_Exercise description_
Could you restate all of the records below exactly, with the pictures left out?

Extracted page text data
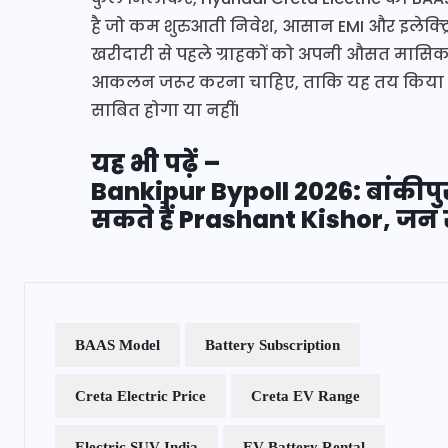
है जो कम शुरुआती निवेश, आसान EMI और इलेक्ट्रि
खरीदारी से पहले ग्राहकों को अपनी औसत मासिक 
आकलन जरूर करना चाहिए, ताकि यह तय किया ज
साबित होगा या नहीं।
यह भी पढ़ें –
Bankipur Bypoll 2026: बांकीपुर
सकते हैं Prashant Kishor, जन 
BAAS Model
Battery Subscription
Creta Electric Price
Creta EV Range
Electric SUV India
EV Battery Rental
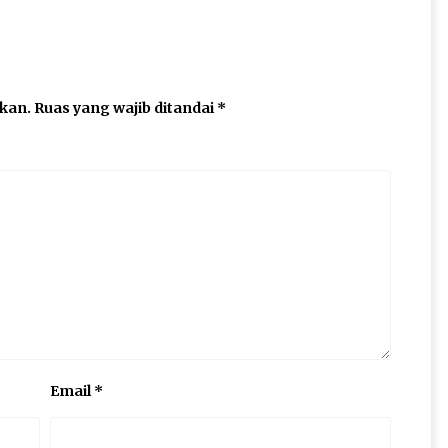
ikan.
Ruas yang wajib ditandai
*
Email
*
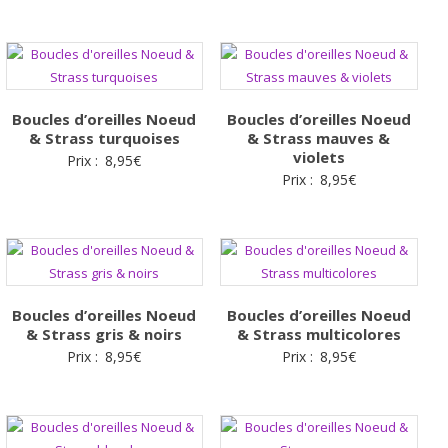
Boucles d’oreilles Noeud
Boucles d’oreilles Noeud
& Strass turquoises
& Strass mauves &
violets
Prix :
8,95
€
Prix :
8,95
€
Boucles d’oreilles Noeud
Boucles d’oreilles Noeud
& Strass gris & noirs
& Strass multicolores
Prix :
8,95
€
Prix :
8,95
€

_Output of the exercise_
है जो कम शुरुआती निवेश, आसान EMI और इलेक्ट्रि
खरीदारी से पहले ग्राहकों को अपनी औसत मासिक 
आकलन जरूर करना चाहिए, ताकि यह तय किया ज
साबित होगा या नहीं।
यह भी पढ़ें –
Bankipur Bypoll 2026: बांकीपुर
सकते हैं Prashant Kishor, जन 
BAAS Model
Battery Subscription
Creta Electric Price
Creta EV Range
Electric SUV India
EV Battery Rental
ikan.
Ruas yang wajib ditandai
*
Email
*
Boucles d’oreilles Noeud
Boucles d’oreilles Noeud
& Strass turquoises
& Strass mauves &
violets
Prix :
8,95
€
Prix :
8,95
€
Boucles d’oreilles Noeud
Boucles d’oreilles Noeud
& Strass gris & noirs
& Strass multicolores
Prix :
8,95
€
Prix :
8,95
€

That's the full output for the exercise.